Task statementIP-prefix is usually denoted as ip-address and prefix length, for example: 10.0.0.0/8. It will be more convenient for us to represent the prefix in binary form, leaving only the left part equal to the prefix length and lowering its right nonessential part: 00001010. The default route (i.e., the zero length prefix will be denoted by an asterisk *. The search task looks like this. We have a set of different prefixes: *, 00, 10, 0000, 1000, 1001, 1010, 10111. We are given a destination address, which in binary form looks like this: 1010110001110100010001000010111. Among the available prefixes, you need to find the best one, ie The longest that matches the left side of the address n values. In our example, this will be the prefix 1010. Each prefix is associated with the ip-address of the next router (next-hop), outgoing interface, and other information sufficient to send the packet further.In the future, for simplicity, I will use the above set of prefixes and addresses destination length 6. All of the following also applies to real ip-addresses of length 32. You can see how the real list of prefixes in the FIB (in binary form) can look
here .
We will consistently build the best prefix search algorithms starting from the simplest, gradually improving them until we come to the algorithm used in the linux kernel.

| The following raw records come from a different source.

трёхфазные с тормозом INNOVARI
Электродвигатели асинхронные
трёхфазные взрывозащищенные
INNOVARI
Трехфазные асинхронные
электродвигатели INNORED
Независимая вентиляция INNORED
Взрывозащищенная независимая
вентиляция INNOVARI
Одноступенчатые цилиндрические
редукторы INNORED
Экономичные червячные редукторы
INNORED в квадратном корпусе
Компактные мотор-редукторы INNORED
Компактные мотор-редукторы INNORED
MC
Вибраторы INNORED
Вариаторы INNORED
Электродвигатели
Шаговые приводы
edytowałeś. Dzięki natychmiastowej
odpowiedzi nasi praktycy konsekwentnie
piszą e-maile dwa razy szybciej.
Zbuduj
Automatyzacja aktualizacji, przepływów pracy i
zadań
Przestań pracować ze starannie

Trivial algorithmThe obvious and simplest algorithm is to simply search through all the available prefixes and select the best one. Such an algorithm is easy to implement, but on a large number of prefixes, the speed of its operation is completely unsatisfactory. If we have 500,000 prefixes in the FIB, then we need to go through and check them all.
Search speed can be slightly improved by storing prefixes in descending order of their length. Then the first matching prefix will be the longest and, therefore, the best.

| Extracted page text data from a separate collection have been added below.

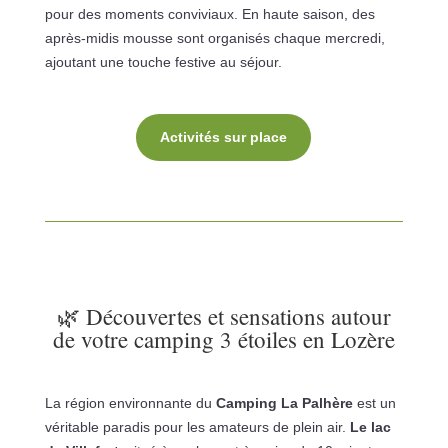
pour des moments conviviaux.
En haute saison, des
après-midis mousse sont organisés chaque mercredi,
ajoutant une touche festive au séjour.
Activités sur place
🌿 Découvertes et sensations autour
de votre camping 3 étoiles en Lozère
La région environnante du
Camping La Palhère
est un
véritable paradis pour les amateurs de plein air.
Le lac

Prefix treeThe natural way to organize prefixes is the prefix tree (
trie ). An example of a prefix tree for the prefixes *, 00, 10, 0000, 1000, 1001, 1010, 10111 is shown in the figure:
Figure 1. Using the prefix tree to find the longest prefix. The red arrows show the search sequence for address 101100.White nodes correspond to the prefixes of interest. They also store a link to information about where to send the packet further (next-hop, etc.). Yellow nodes are intermediate and serve to properly organize the structure of the tree. The top node is the root of the tree and corresponds to the prefix 0.0.0.0/0. To find the best prefix, the leftmost bit of the destination address of the packet is checked. If it is 0, then we go down to the left, if it is 1, then to the right. Then we check the second bit, etc., gradually descending the tree while there is a possibility. Going down the tree, remember the last white node passed, it will be the best. For example, when searching for the best prefix for the address 101100, we successively go through the nodes *, 1, 10, 101, 1011. The last white prefix passed is 10, it will be the best.
The maximum number of comparisons, obviously, does not exceed the height of the tree and for ipv4 is equal to 32.

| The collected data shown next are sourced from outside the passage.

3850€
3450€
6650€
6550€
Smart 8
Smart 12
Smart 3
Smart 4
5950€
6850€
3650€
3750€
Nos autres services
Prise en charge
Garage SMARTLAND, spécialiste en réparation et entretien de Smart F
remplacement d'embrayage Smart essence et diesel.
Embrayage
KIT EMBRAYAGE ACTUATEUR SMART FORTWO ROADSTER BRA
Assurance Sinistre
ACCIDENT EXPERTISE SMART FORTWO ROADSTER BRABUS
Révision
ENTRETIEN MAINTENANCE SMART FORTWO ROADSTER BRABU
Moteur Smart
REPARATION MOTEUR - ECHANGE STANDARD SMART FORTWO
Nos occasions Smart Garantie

Compression pathIf there are not very many prefixes, then chains can form in a prefix tree without branches. In such a chain, you can skip the yellow nodes with one child prefix, as shown in the figure. This mechanism is called Path compression and the tree thus constructed is Path compressed trie (PC-trie).
Figure 2. Using Path compressed trie to find the longest prefix for the address 101100.The search algorithm remains virtually unchanged. To find the best prefix for the address 101100, we also first check the 1st bit of the address. Since it is equal to 1, we go down to the right in the prefix 10. Make sure that the prefix 10 fits. Next, check the 3rd bit of the address, go down to node 101, check the 4th bit, and get to node 10111. Prefix 10111 does not match the address and the last white prefix we visited, as in the previous case, is 10.
Level compressionCompressing the path effectively when the prefixes are relatively few. When the number of prefixes increases, another optimization becomes useful, called Level Compression. Here, for some nodes of the tree, we store not two children, but more, for example, 4, 8, 16, etc. As an index to select a child element, we use several bits at once in the address being checked. The tree using compression paths and levels is called Level and Path Compressed Trie (LPC-Trie).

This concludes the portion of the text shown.